The expected output is each line in the data below that includes the string "casos".

:: Exercise inputs ::

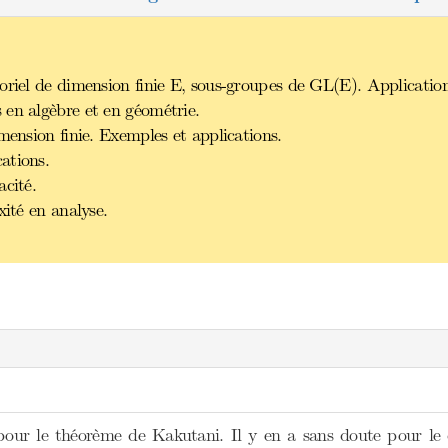
oriel de dimension finie E, sous-groupes de GL(E). Application
 en algèbre et en géométrie.
mension finie. Exemples et applications.
ations.
acité.
xité en analyse.
pour le théorème de Kakutani. Il y en a sans doute pour le c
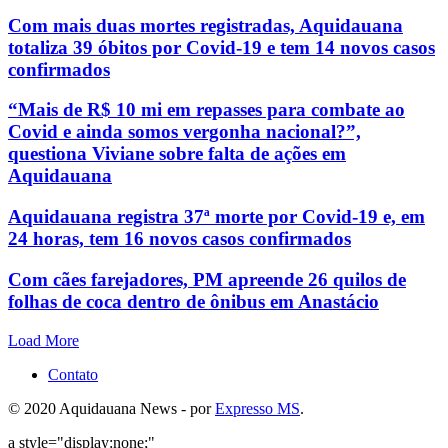
Com mais duas mortes registradas, Aquidauana
totaliza 39 óbitos por Covid-19 e tem 14 novos casos
confirmados
“Mais de R$ 10 mi em repasses para combate ao
Covid e ainda somos vergonha nacional?”,
questiona Viviane sobre falta de ações em
Aquidauana
Aquidauana registra 37ª morte por Covid-19 e, em
24 horas, tem 16 novos casos confirmados
Com cães farejadores, PM apreende 26 quilos de
folhas de coca dentro de ônibus em Anastácio
Load More
Contato
© 2020 Aquidauana News - por
Expresso MS
.
a style="display:none;"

:::

_Response_
totaliza 39 óbitos por Covid-19 e tem 14 novos casos
24 horas, tem 16 novos casos confirmados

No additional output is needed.